Doaa A.Moneim , Tuesday 30 Mar 2021

Jan Hoffman added that the cost of moving goods to Europe will increase further on top of the freight rates that have already gone up in recent months because of the pandemic

Ever Given
The Ever Given, a Panama-flagged cargo ship is accompanied by Suez Canal tugboats as it moves in the Suez Canal, Egypt, Monday, March 29, 2021. AP

The damage the Suez Canal blockage brought to global trade will take months to fix, and the incident’s repercussions will not be plain sailing for the sector worldwide, according to a maritime expert, Jan Hoffman, at the UN’s Trade and Development Agency.

Hoffman made his comments in an interview with UN News, which aired online on Monday.

The interview concentrated on the impact of the incident on global trade as well as the success of re-floating the ‘Ever Given’ vessel.

He said that the floating of the Ever Given is a relief for all who are looking to global trade and development in the wake of the huge deadlock the Suez Canal has witnessed for a week.

A small number out of more than 300 ships that were queued to transit in the canal have started to move, but it will take quite some time for all these ships to venture through the canal again, according to Hoffman.

He added that the due to the ships who decided to take the Cape of Good Hope route, especially the ones going from Asia to Europe, the arrival of goods to Europe will decline by about 30 percent in April, and it is expected to increase in the coming months.

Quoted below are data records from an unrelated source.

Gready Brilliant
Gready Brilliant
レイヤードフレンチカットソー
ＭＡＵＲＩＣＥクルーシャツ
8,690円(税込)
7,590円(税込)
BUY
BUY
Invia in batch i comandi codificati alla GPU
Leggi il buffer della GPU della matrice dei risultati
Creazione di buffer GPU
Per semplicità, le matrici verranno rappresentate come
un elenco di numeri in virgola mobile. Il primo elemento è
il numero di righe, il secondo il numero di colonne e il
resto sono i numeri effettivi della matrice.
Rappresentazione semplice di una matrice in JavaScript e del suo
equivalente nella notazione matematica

“20 percent of what we eat, drink, and dress in Western Europe comes from the East of Suez. Electronics represent 40 to 50 percent for instance,” said Hoffman on how Eastern Europe will be affected by the Suez Canal blockage.

He added that the cost of moving these goods to Europe will increase further on top of the freight rates that have already gone up in recent months because of the pandemic.

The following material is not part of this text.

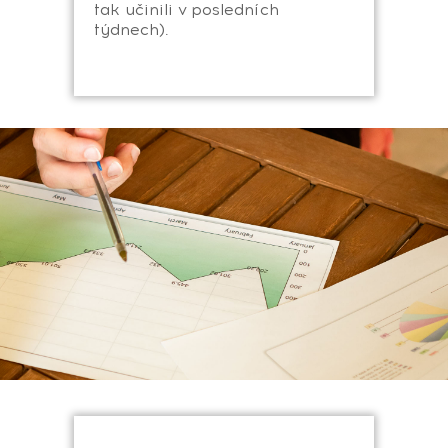
tak učinili v posledních
týdnech).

The lesson the world learnt from the incident, Hoffman noted, is the importance of maritime shipping, as 80 percent of all goods are transported by ships.

He also added that sea accidents have significantly declined over the last decade, so ships have become more safe and much more secure.

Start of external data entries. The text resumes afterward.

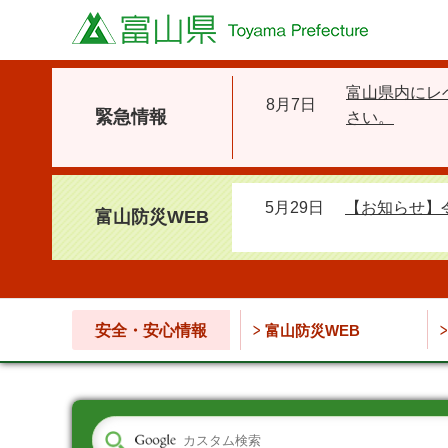
富山県
富山県内にレ
8月7日
緊急情報
さい。
5月29日
【お知らせ】
富山防災WEB
安全・安心情報
富山防災WEB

Moreover, navigation safety has significantly improved, but human capital and officers have to be trained for such situations and acquire the capabilities to deal with and respond to them quickly, according to Hoffman.

Concerning the impacts of the incident on developing countries, Hoffman said that such countries are now suffering twice as much as developed ones — on average — in terms of input transportation.

He attributed this to the imbalances these countries’ economies suffer from and the lack of infrastructure and technology in the maritime sector that can help them to cope with such emergencies and improve their maritime transportation.

In the medium to long term, Hoffman said that decarbonising ships, instead of using oil and coal as fuel for them, will cause the biggest transformation the sector it has ever seen, and such transformation is expected to attract about $1.3 trillion in investments to the sector.